→ About this task:
For this exercise, copy all the data exactly and include none of the pictures.
────────────────────
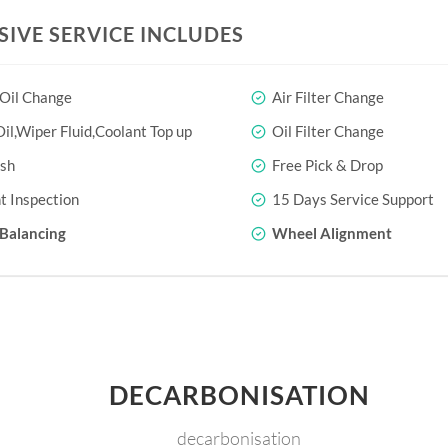
SIVE SERVICE INCLUDES
 Oil Change
Air Filter Change
il,Wiper Fluid,Coolant Top up
Oil Filter Change
sh
Free Pick & Drop
t Inspection
15 Days Service Support
Balancing
Wheel Alignment
DECARBONISATION
decarbonisation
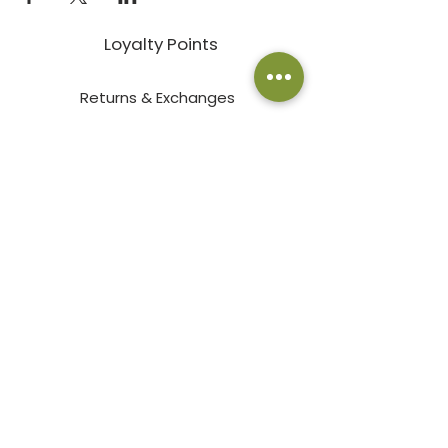
Loyalty Points
Returns & Exchanges
Employment
Terms & Conditions
Privacy Policy
Pay an Invoice Online
© 2026 by Bath Garden Center & Nursery
2000 East Prospect Road Fort
Collins, CO 80525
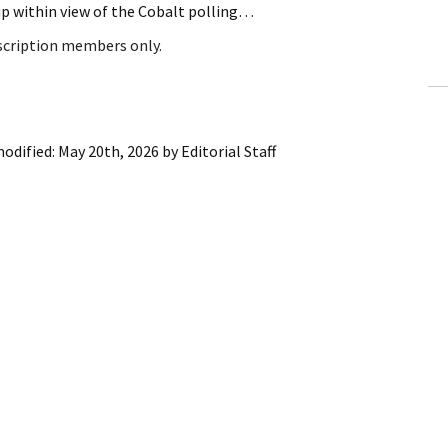
up within view of the Cobalt polling…
ling Information
bscription members only.
Invoices
 Out
modified:
May 20th, 2026
by
Editorial Staff
ew Subscription
cel Subscription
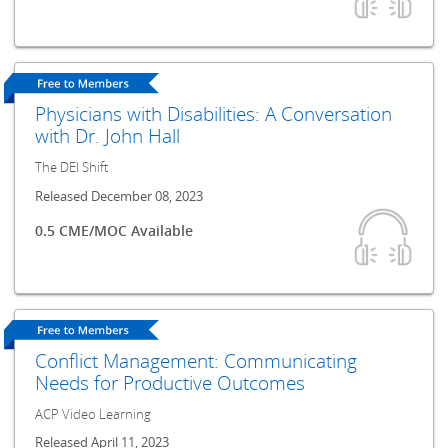
Physicians with Disabilities: A Conversation
with Dr. John Hall
The DEI Shift
Released December 08, 2023
0.5 CME/MOC Available
Conflict Management: Communicating
Needs for Productive Outcomes
ACP Video Learning
Released April 11, 2023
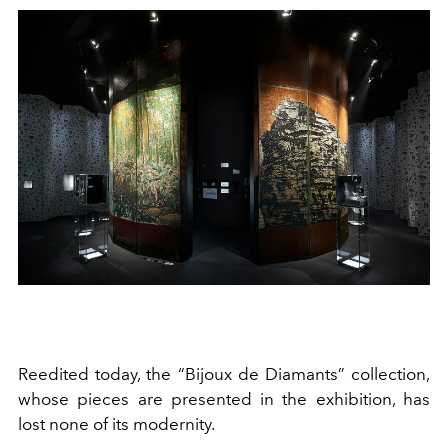
Reedited today, the “Bijoux de Diamants” collection,
whose pieces are presented in the exhibition, has
lost none of its modernity.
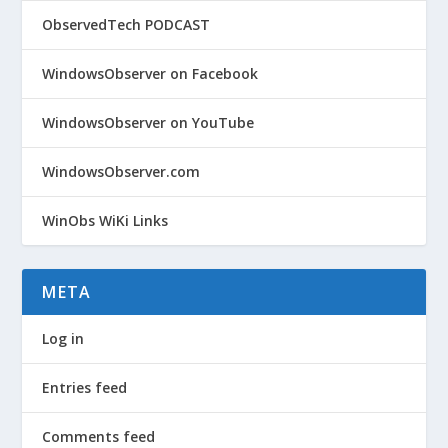
ObservedTech PODCAST
WindowsObserver on Facebook
WindowsObserver on YouTube
WindowsObserver.com
WinObs WiKi Links
META
Log in
Entries feed
Comments feed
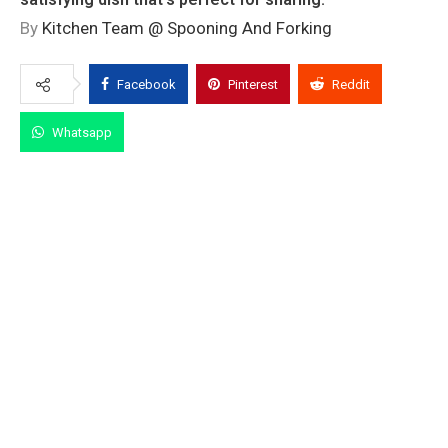
By
Kitchen Team @ Spooning And Forking
Facebook
Pinterest
Reddit
Whatsapp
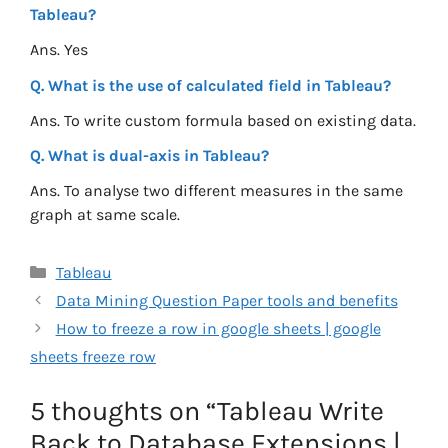
Tableau?
Ans. Yes
Q. What is the use of calculated field in Tableau?
Ans. To write custom formula based on existing data.
Q. What is dual-axis in Tableau?
Ans. To analyse two different measures in the same
graph at same scale.
Categories
Tableau
Data Mining Question Paper tools and benefits
How to freeze a row in google sheets | google
sheets freeze row
5 thoughts on “Tableau Write
Back to Database Extensions |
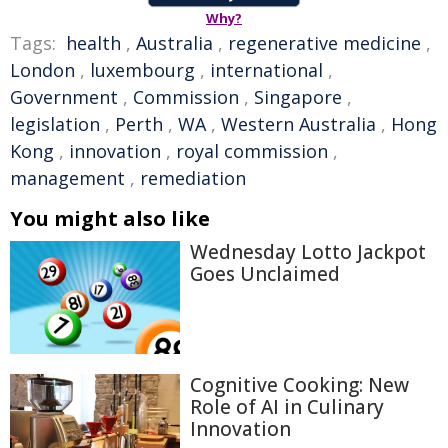
Why?
Tags:
health
,
Australia
,
regenerative medicine
,
London
,
luxembourg
,
international
,
Government
,
Commission
,
Singapore
,
legislation
,
Perth
,
WA
,
Western Australia
,
Hong
Kong
,
innovation
,
royal commission
,
management
,
remediation
You might also like
Wednesday Lotto Jackpot
Goes Unclaimed
Cognitive Cooking: New
Role of AI in Culinary
Innovation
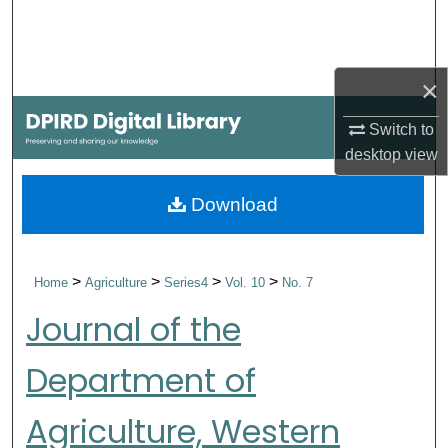
Search
Browse Collections
×
My Account
Switch to
desktop
view
About
Download
Digital Commons Network™
>
>
>
>
Home
Agriculture
Series4
Vol. 10
No. 7
Journal of the
Department of
Agriculture, Western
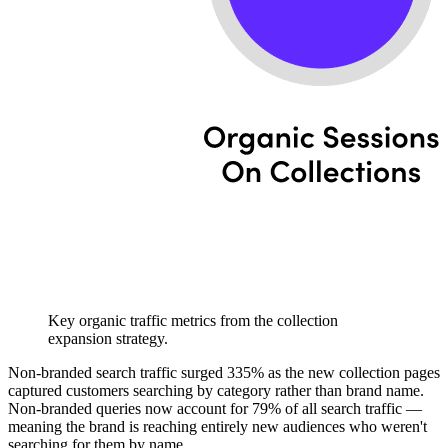
Key organic traffic metrics from the collection
expansion strategy.
Non-branded search traffic surged 335% as the new collection pages
captured customers searching by category rather than brand name.
Non-branded queries now account for 79% of all search traffic —
meaning the brand is reaching entirely new audiences who weren't
searching for them by name.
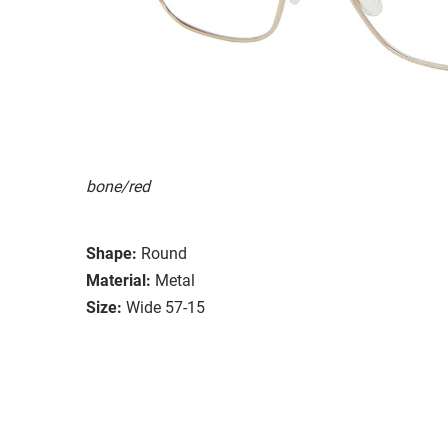
bone/red
Shape:
Round
Material:
Metal
Size:
Wide 57-15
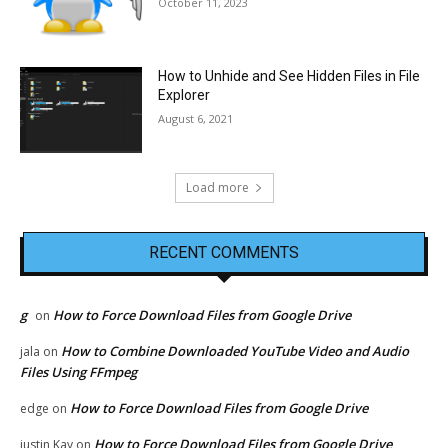
October 11, 2023
How to Unhide and See Hidden Files in File
Explorer
August 6, 2021
Load more
RECENT COMMENTS
g
How to Force Download Files from Google Drive
on
How to Combine Downloaded YouTube Video and Audio
jala
on
Files Using FFmpeg
How to Force Download Files from Google Drive
edge
on
How to Force Download Files from Google Drive
justin Kay
on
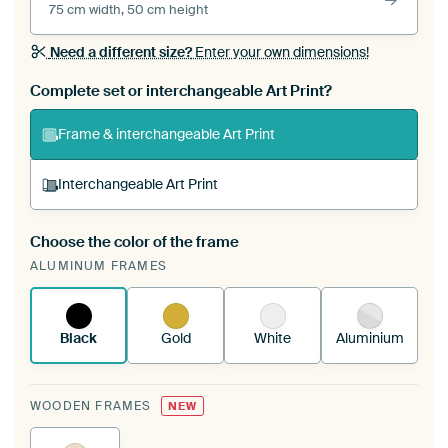
75 cm width, 50 cm height
Need a different size?
Enter your own dimensions!
Complete set or interchangeable Art Print?
Frame & interchangeable Art Print
Interchangeable Art Print
Choose the color of the frame
A changeable Art Print is stretched into your
ALUMINUM FRAMES
existing ArtFrame™
See how it works.
Black
Gold
White
Aluminium
WOODEN FRAMES
NEW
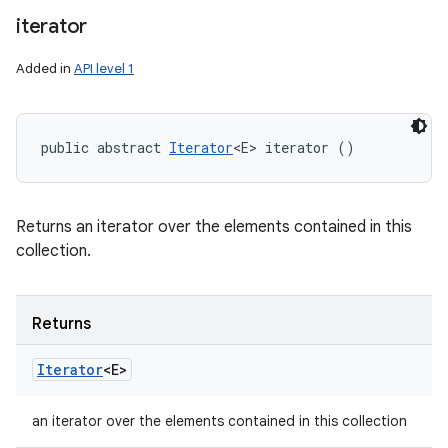
iterator
Added in
API level 1
public abstract 
Iterator
<E> iterator ()
Returns an iterator over the elements contained in this
collection.
Returns
Iterator
<E>
an iterator over the elements contained in this collection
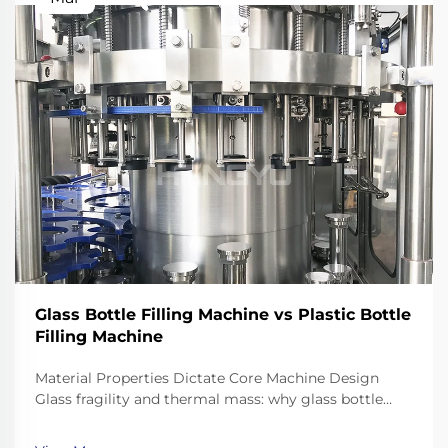
Glass Bottle Filling Machine vs Plastic Bottle
Filling Machine
Material Properties Dictate Core Machine Design
Glass fragility and thermal mass: why glass bottle
filling machines require reinforced frames, shock-
dampened conveyors, and precision neck-handling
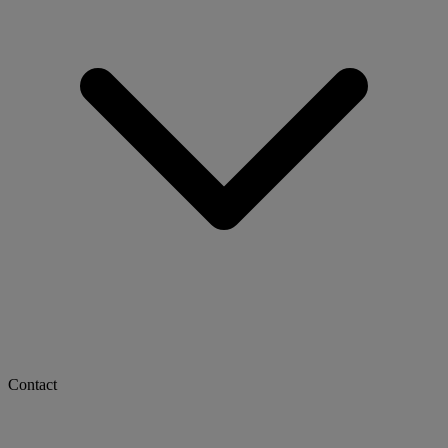
Contact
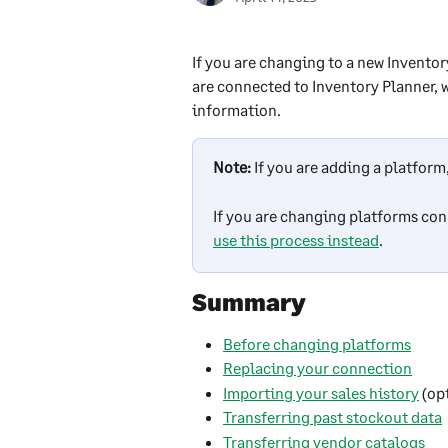
If you are changing to a new Invento
are connected to Inventory Planner, w
information. 
Note:
If you are adding a platform,
If you are changing platforms con
use this process instead
.
Summary
Before changing platforms
Replacing your connection
Importing your sales history
 (op
Transferring past stockout data
Transferring vendor catalogs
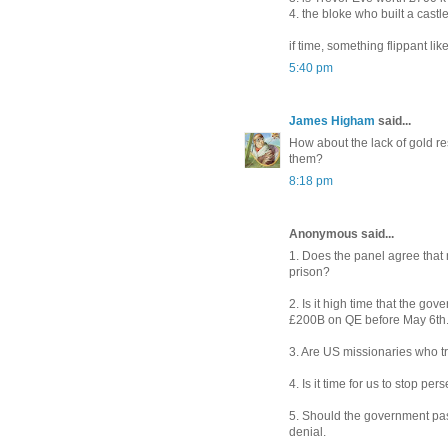
4. the bloke who built a cast
if time, something flippant lik
5:40 pm
James Higham
said...
How about the lack of gold re
them?
8:18 pm
Anonymous said...
1. Does the panel agree that 
prison?
2. Is it high time that the g
£200B on QE before May 6th
3. Are US missionaries who tr
4. Is it time for us to stop p
5. Should the government pas
denial.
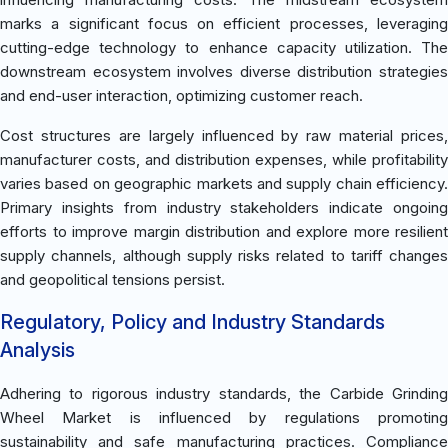
marks a significant focus on efficient processes, leveraging
cutting-edge technology to enhance capacity utilization. The
downstream ecosystem involves diverse distribution strategies
and end-user interaction, optimizing customer reach.
Cost structures are largely influenced by raw material prices,
manufacturer costs, and distribution expenses, while profitability
varies based on geographic markets and supply chain efficiency.
Primary insights from industry stakeholders indicate ongoing
efforts to improve margin distribution and explore more resilient
supply channels, although supply risks related to tariff changes
and geopolitical tensions persist.
Regulatory, Policy and Industry Standards
Analysis
Adhering to rigorous industry standards, the Carbide Grinding
Wheel Market is influenced by regulations promoting
sustainability and safe manufacturing practices. Compliance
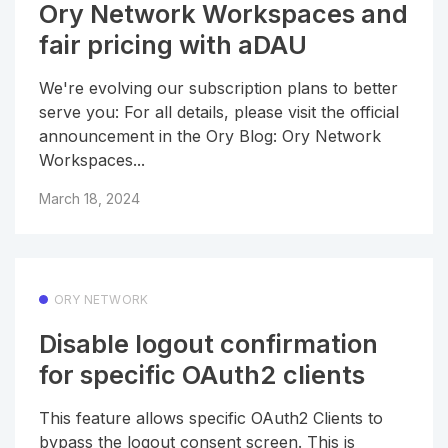
Ory Network Workspaces and
fair pricing with aDAU
We're evolving our subscription plans to better
serve you: For all details, please visit the official
announcement in the Ory Blog: Ory Network
Workspaces...
March 18, 2024
ORY NETWORK
Disable logout confirmation
for specific OAuth2 clients
This feature allows specific OAuth2 Clients to
bypass the logout consent screen. This is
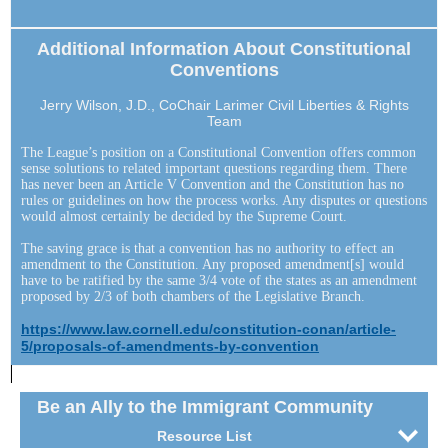
Additional Information About Constitutional
Conventions
Jerry Wilson, J.D., CoChair Larimer Civil Liberties & Rights
Team
The League’s position on a Constitutional Convention offers common
sense solutions to related important questions regarding them. There
has never been an Article V Convention and the Constitution has no
rules or guidelines on how the process works. Any disputes or questions
would almost certainly be decided by the Supreme Court.
The saving grace is that a convention has no authority to effect an
amendment to the Constitution. Any proposed amendment[s] would
have to be ratified by the same 3/4 vote of the states as an amendment
proposed by 2/3 of both chambers of the Legislative Branch.
https://www.law.cornell.edu/constitution-conan/article-
5/proposals-of-amendments-by-convention
Be an Ally to the Immigrant Community
Resource List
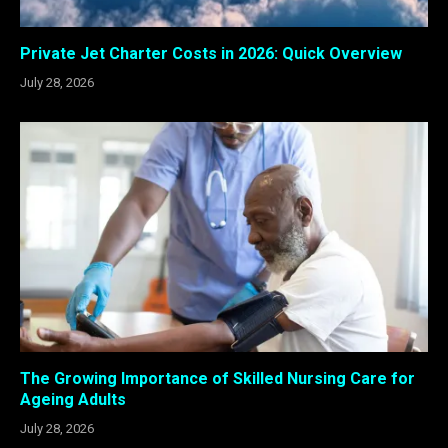
Private Jet Charter Costs in 2026: Quick Overview
July 28, 2026
The Growing Importance of Skilled Nursing Care for
Ageing Adults
July 28, 2026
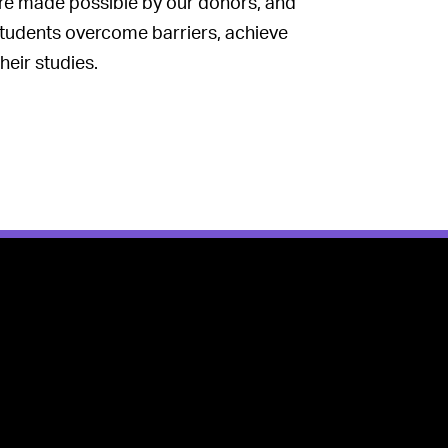
re made possible by our donors, and
tudents overcome barriers, achieve
heir studies.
────────────────────
→ Expected answer:
SIVE SERVICE INCLUDES
 Oil Change
Air Filter Change
il,Wiper Fluid,Coolant Top up
Oil Filter Change
sh
Free Pick & Drop
t Inspection
15 Days Service Support
Balancing
Wheel Alignment
DECARBONISATION
decarbonisation
Loyalty Points
Returns & Exchanges
Employment
Terms & Conditions
Privacy Policy
Pay an Invoice Online
© 2026 by Bath Garden Center & Nursery
2000 East Prospect Road Fort
Collins, CO 80525
up within view of the Cobalt polling…
ling Information
bscription members only.
Invoices
 Out
modified:
May 20th, 2026
by
Editorial Staff
ew Subscription
cel Subscription
Physicians with Disabilities: A Conversation
with Dr. John Hall
The DEI Shift
Released December 08, 2023
0.5 CME/MOC Available
Conflict Management: Communicating
Needs for Productive Outcomes
ACP Video Learning
Released April 11, 2023
Reedited today, the “Bijoux de Diamants” collection,
whose pieces are presented in the exhibition, has
lost none of its modernity.
ObservedTech PODCAST
WindowsObserver on Facebook
WindowsObserver on YouTube
WindowsObserver.com
WinObs WiKi Links
META
Log in
Entries feed
Comments feed
By
Kitchen Team @ Spooning And Forking
Facebook
Pinterest
Reddit
Whatsapp
Tableau?
Ans. Yes
Q. What is the use of calculated field in Tableau?
Ans. To write custom formula based on existing data.
Q. What is dual-axis in Tableau?
Ans. To analyse two different measures in the same
graph at same scale.
Categories
Tableau
Data Mining Question Paper tools and benefits
How to freeze a row in google sheets | google
sheets freeze row
5 thoughts on “Tableau Write
Back to Database Extensions |
Why?
Tags:
health
,
Australia
,
regenerative medicine
,
London
,
luxembourg
,
international
,
Government
,
Commission
,
Singapore
,
legislation
,
Perth
,
WA
,
Western Australia
,
Hong
Kong
,
innovation
,
royal commission
,
management
,
remediation
You might also like
Wednesday Lotto Jackpot
Goes Unclaimed
Cognitive Cooking: New
Role of AI in Culinary
Innovation
Search
Browse Collections
×
My Account
Switch to
desktop
view
About
Download
Digital Commons Network™
>
>
>
>
Home
Agriculture
Series4
Vol. 10
No. 7
Journal of the
Department of
Agriculture, Western
Key organic traffic metrics from the collection
expansion strategy.
Non-branded search traffic surged 335% as the new collection pages
captured customers searching by category rather than brand name.
Non-branded queries now account for 79% of all search traffic —
meaning the brand is reaching entirely new audiences who weren't
searching for them by name.
bone/red
Shape:
Round
Material:
Metal
Size:
Wide 57-15
October 11, 2023
How to Unhide and See Hidden Files in File
Explorer
August 6, 2021
Load more
RECENT COMMENTS
g
How to Force Download Files from Google Drive
on
How to Combine Downloaded YouTube Video and Audio
jala
on
Files Using FFmpeg
How to Force Download Files from Google Drive
edge
on
How to Force Download Files from Google Drive
justin Kay
on
75 cm width, 50 cm height
Need a different size?
Enter your own dimensions!
Complete set or interchangeable Art Print?
Frame & interchangeable Art Print
Interchangeable Art Print
Choose the color of the frame
A changeable Art Print is stretched into your
ALUMINUM FRAMES
existing ArtFrame™
See how it works.
Black
Gold
White
Aluminium
WOODEN FRAMES
NEW
iterator
Added in
API level 1
public abstract 
Iterator
<E> iterator ()
Returns an iterator over the elements contained in this
collection.
Returns
Iterator
<E>
an iterator over the elements contained in this collection
Glass Bottle Filling Machine vs Plastic Bottle
Filling Machine
Material Properties Dictate Core Machine Design
Glass fragility and thermal mass: why glass bottle
filling machines require reinforced frames, shock-
dampened conveyors, and precision neck-handling
Contact
If you are changing to a new Invento
are connected to Inventory Planner, w
information. 
Note:
If you are adding a platform,
If you are changing platforms con
use this process instead
.
Summary
Before changing platforms
Replacing your connection
Importing your sales history
 (op
Transferring past stockout data
Transferring vendor catalogs
4. the bloke who built a cast
if time, something flippant lik
5:40 pm
James Higham
said...
How about the lack of gold re
them?
8:18 pm
Anonymous said...
1. Does the panel agree that 
prison?
2. Is it high time that the g
£200B on QE before May 6th
3. Are US missionaries who tr
4. Is it time for us to stop p
5. Should the government pas
denial.
marks a significant focus on efficient processes, leveraging
cutting-edge technology to enhance capacity utilization. The
downstream ecosystem involves diverse distribution strategies
and end-user interaction, optimizing customer reach.
Cost structures are largely influenced by raw material prices,
manufacturer costs, and distribution expenses, while profitability
varies based on geographic markets and supply chain efficiency.
Primary insights from industry stakeholders indicate ongoing
efforts to improve margin distribution and explore more resilient
supply channels, although supply risks related to tariff changes
and geopolitical tensions persist.
Regulatory, Policy and Industry Standards
Analysis
Adhering to rigorous industry standards, the Carbide Grinding
Wheel Market is influenced by regulations promoting
sustainability and safe manufacturing practices. Compliance
Ory Network Workspaces and
fair pricing with aDAU
We're evolving our subscription plans to better
serve you: For all details, please visit the official
announcement in the Ory Blog: Ory Network
Workspaces...
March 18, 2024
ORY NETWORK
Disable logout confirmation
for specific OAuth2 clients
This feature allows specific OAuth2 Clients to
bypass the logout consent screen. This is
Additional Information About Constitutional
Conventions
Jerry Wilson, J.D., CoChair Larimer Civil Liberties & Rights
Team
The League’s position on a Constitutional Convention offers common
sense solutions to related important questions regarding them. There
has never been an Article V Convention and the Constitution has no
rules or guidelines on how the process works. Any disputes or questions
would almost certainly be decided by the Supreme Court.
The saving grace is that a convention has no authority to effect an
amendment to the Constitution. Any proposed amendment[s] would
have to be ratified by the same 3/4 vote of the states as an amendment
proposed by 2/3 of both chambers of the Legislative Branch.
https://www.law.cornell.edu/constitution-conan/article-
5/proposals-of-amendments-by-convention
Be an Ally to the Immigrant Community
Resource List
Private Jet Charter Costs in 2026: Quick Overview
July 28, 2026
The Growing Importance of Skilled Nursing Care for
Ageing Adults
July 28, 2026
re made possible by our donors, and
tudents overcome barriers, achieve
heir studies.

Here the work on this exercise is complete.